A Feedforward Neural Network Optimized by Fuzzy Particle Swarm for Fault Diagnosis of Hexapod Robots

In fault diagnosis of hexapod robots, a Feedforward Neural Network (FNN) is commonly used to classify various robot states. Traditional optimization methods such as Backpropagation (BP) and Particle Swarm Optimization (PSO) are applied to train the network. However, these methods have limited ability to dynamically adjust the network weights. The adjustment range is narrow and often leads to suboptimal performance. This paper proposes a novel approach called Fuzzy Particle Swarm Optimization-Feedforward Neural Network (FPSO-FNN). It uses fuzzy controllers to dynamically regulate the three key parameters of PSO to optimize the FNN. First, a hexapod robot model is simulated using triangular gait on the CoppeliaSim platform integrated with MATLAB. Faults are then injected into the model to generate a dataset containing fault states. Second, fuzzy controller inputs, rules, and membership functions are defined. These are used to adjust the PSO parameters in a fuzzy logic framework.
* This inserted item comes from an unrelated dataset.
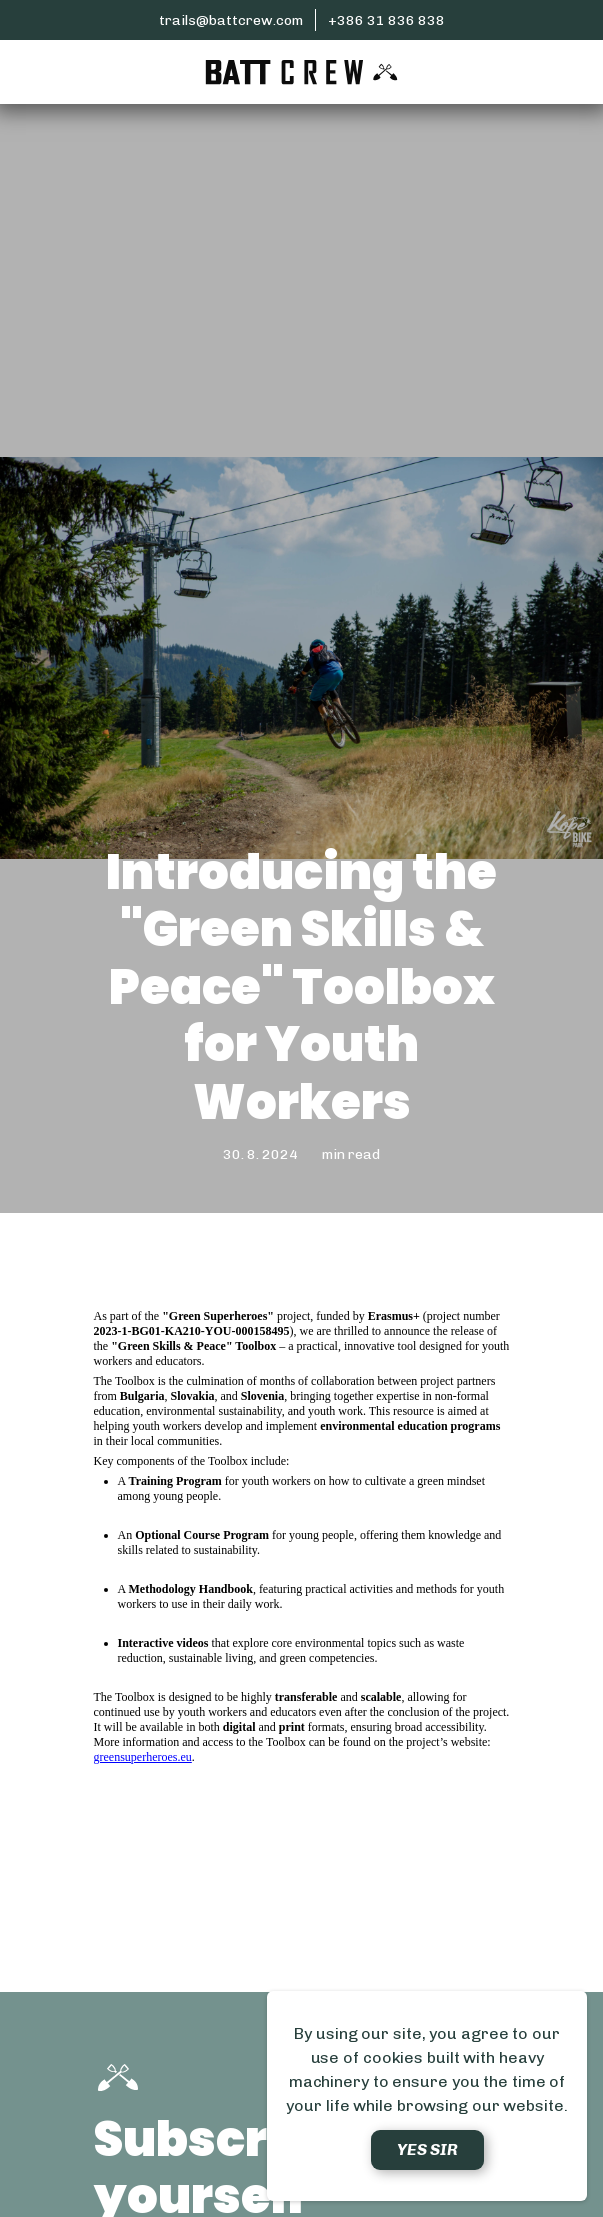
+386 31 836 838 (386, 20)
FPSO selects the best particles based on fitness to optimize the FNN, resulting in the proposed FPSO-FNN algorithm. Finally, the fault dataset is fed into FPSO-FNN, PSO-FNN, and conventional FNN models for comparison. Diagnostic accuracy is evaluated through simulations. The results show that FPSO-FNN achieves an accuracy of 78.54%, which is higher than that of the other two methods. This demonstrates the effectiveness of the proposed approach.